Finding stationary points (1 Viewer)

[reggie7]

Could someone explain how you figure out these questions. I'm stuck

From easiest to hardest:

1. Find the domain over which the curve y = x^3 + 12x^2 + 45x - 30 is increasing.

2. Find the stationary points on the curve y = (3x - 1) (x - 2)^4

3. Differentiate y = x√x + 1. Hence find the stationary point on the curve, giving the exact value.

 

[gurmies]

1

y = x^3 + 12x^2 + 45x - 30

For increasing values, dy/dx > 0

dy/dx = 3x^2 + 24x + 45

3x^2 + 24x + 45 > 0

x^2 + 8x + 15 > 0

Hence, x < -5 or/ x > -3

2

y = (3x-1)(x-2)^4

dy/dx = (x-2)^4 (3) + (3x-1) x 4(x-2)^3

= (x-2)^3 [3(x-2) + 4(3x-1)

= (x-2)^3[3x - 6 + 12x - 4]

= (x-2)^3[15x-10]

= 5(3x-2)(x-2)^3

For S.Ps, dy/dx = 0

5(3x-2)(x-2)^3 = 0

x = 2/3 or/ x = 2 [2/3, 256/81]

y = 256/81 or/ y = 0 [2, 0]

Since you didn't specify whether you wanted turning point or point of inflexion, I will not check the second derivative.

3

y = x√x + 1

y = x^(3/2) + 1

dy/dx = 3/2 (x)^(1/2)

= (3√x)/2

At S.Ps, dy/dx = 0

(3√x)/2 = 0

3√x = 0

x = 0

y = 1

(0,1) is the stationary point

 

[reggie7]

Thanks, Although I still dont get question 3, you lose me when you change it to the 2nd line lol.

 

[Timothy.Siu]

Thanks, Although I still dont get question 3, you lose me when you change it to the 2nd line lol.

xrootx=x^3/2
xrootx=root(x^3)=x^3/2
or x(x^1/2)=x^3/2

 

[gurmies]

Think of it in terms of the index laws:

(x^n)(x^m) = x^(n+m)

Similarly, (x)(x)^(1/2) = x^(1 + 1/2) = x^(3/2)

 

[reggie7]

sorry, question 3 was x√(x + 1) ...to make it more clear.

Could someone please re do question 3 please?

 

[gurmies]

OH, pardon me then =)

y = x√(x + 1)

y = x(x+1)^(1/2)

dy/dx = √(x + 1) + x . 1/2 . 1/√(x + 1)

= [2(x+1) + x] /2√(x + 1)

= (2x + 2 + x)/2√(x + 1)

= (3x + 2)/2√(x + 1)

At S.P's, dy/dx = 0

Hence, 3x + 2 = 0

x = -2/3

y = (-2√3)/9

 

[foram]

 

[reggie7]

thanks gurmies and foram.

at the end of question 1:

x^2 + 8x + 15 > 0
Hence, x < -5 or/ x > -3

I always get confused with changing the sign, so when you have (x +5) (x + 3) > 0, who bring the -5 over which changes the sign right? and then you bring the -3 over which changes it back to >....?

And with question 2, how come there are two x values?
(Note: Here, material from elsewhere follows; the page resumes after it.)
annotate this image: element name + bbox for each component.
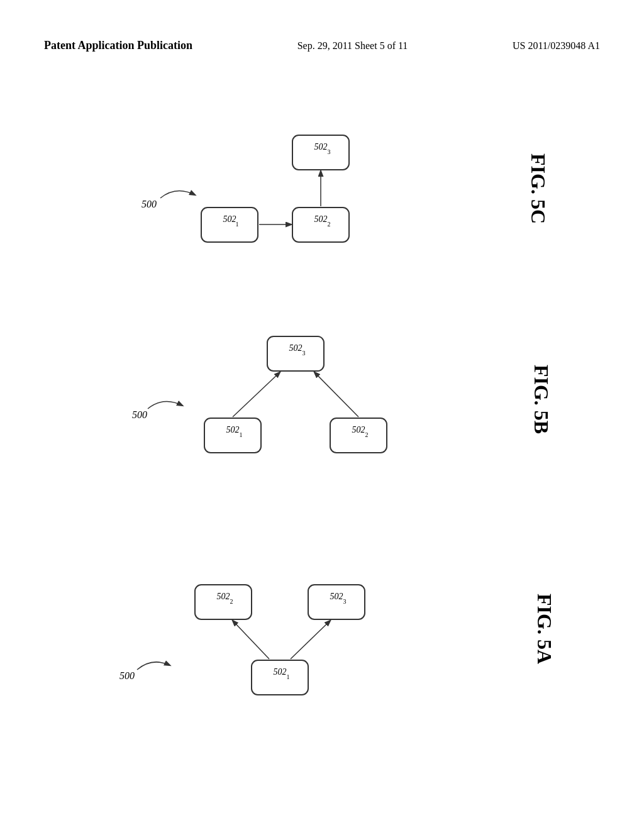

This is my working out:

dy/dx = (3x - 1) 4(x - 2)^3 + 3(x - 2)^4
3x - 1 = -3(x - 2)^4 ÷ 4(x - 2)^3
3x - 1 = -3(x - 2) ÷ 4
3x - 1 = -3x + 6 ÷ 4
4(3x - 1) = -3x + 6
15x = 10
x = 2/3
y= 3r13r81

 

[bored of sc]

2. Find the stationary points on the curve y = (3x - 1) (x - 2)^4

dy/dx = (3x-1)4(x-2)³ + 3(x-2)⁴
= (x-2)³(12x-4+3x-6)
= (x-2)³(15x-10)

Let dy/dx = 0 for stationary points.

(x-2)³(15x-10) = 0
x = 2, 2/3

Remember to treat each bracket as a separate equation equal to zero when finding the x-values of the stationary points. That's why there's two x-values.